Task prompt. Give the number of lines in the records below that include the word "учасників", and add nothing to it.

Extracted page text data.
------------

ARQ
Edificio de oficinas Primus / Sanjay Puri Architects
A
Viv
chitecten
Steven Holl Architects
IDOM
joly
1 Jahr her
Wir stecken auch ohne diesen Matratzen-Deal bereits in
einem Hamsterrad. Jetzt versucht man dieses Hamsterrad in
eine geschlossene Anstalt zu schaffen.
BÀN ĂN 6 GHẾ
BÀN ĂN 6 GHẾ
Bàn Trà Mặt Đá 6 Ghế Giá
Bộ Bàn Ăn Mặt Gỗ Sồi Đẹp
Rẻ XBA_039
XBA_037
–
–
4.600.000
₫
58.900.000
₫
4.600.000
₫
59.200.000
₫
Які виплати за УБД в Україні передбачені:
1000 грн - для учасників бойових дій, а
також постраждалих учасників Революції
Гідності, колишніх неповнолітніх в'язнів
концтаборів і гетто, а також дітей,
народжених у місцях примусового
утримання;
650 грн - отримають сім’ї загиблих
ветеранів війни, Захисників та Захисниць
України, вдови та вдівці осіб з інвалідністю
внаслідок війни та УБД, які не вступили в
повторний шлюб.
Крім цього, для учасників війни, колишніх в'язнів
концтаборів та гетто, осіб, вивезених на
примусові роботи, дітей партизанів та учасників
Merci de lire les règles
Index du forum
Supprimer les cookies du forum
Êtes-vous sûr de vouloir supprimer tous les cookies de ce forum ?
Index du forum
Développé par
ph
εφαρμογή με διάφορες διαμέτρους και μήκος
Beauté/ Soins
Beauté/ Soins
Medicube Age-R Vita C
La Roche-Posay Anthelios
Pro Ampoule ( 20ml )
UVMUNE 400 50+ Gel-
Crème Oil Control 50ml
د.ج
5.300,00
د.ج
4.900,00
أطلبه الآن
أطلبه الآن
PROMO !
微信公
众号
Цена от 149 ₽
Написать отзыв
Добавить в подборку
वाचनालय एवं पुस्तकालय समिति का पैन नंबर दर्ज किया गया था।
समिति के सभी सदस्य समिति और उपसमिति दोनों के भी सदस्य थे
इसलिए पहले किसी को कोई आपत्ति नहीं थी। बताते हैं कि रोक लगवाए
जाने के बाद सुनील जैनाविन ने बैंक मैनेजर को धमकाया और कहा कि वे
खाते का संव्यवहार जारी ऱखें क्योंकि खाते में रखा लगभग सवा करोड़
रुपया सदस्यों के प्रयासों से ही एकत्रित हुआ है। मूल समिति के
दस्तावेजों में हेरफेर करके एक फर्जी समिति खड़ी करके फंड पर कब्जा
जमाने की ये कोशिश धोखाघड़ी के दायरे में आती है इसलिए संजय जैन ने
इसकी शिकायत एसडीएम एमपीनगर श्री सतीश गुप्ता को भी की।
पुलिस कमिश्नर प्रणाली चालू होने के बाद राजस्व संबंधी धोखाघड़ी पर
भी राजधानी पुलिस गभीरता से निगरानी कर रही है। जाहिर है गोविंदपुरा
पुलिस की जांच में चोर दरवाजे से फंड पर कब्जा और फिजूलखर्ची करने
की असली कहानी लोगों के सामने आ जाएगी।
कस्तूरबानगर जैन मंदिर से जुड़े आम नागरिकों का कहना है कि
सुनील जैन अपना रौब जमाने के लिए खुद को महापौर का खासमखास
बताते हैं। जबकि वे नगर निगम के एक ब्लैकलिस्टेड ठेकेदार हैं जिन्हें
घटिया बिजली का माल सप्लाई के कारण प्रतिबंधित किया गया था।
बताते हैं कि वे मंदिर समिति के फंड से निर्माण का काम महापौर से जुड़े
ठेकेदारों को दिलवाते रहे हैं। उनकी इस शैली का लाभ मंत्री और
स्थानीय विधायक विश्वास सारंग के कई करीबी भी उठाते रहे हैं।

------------

Response to the task. 4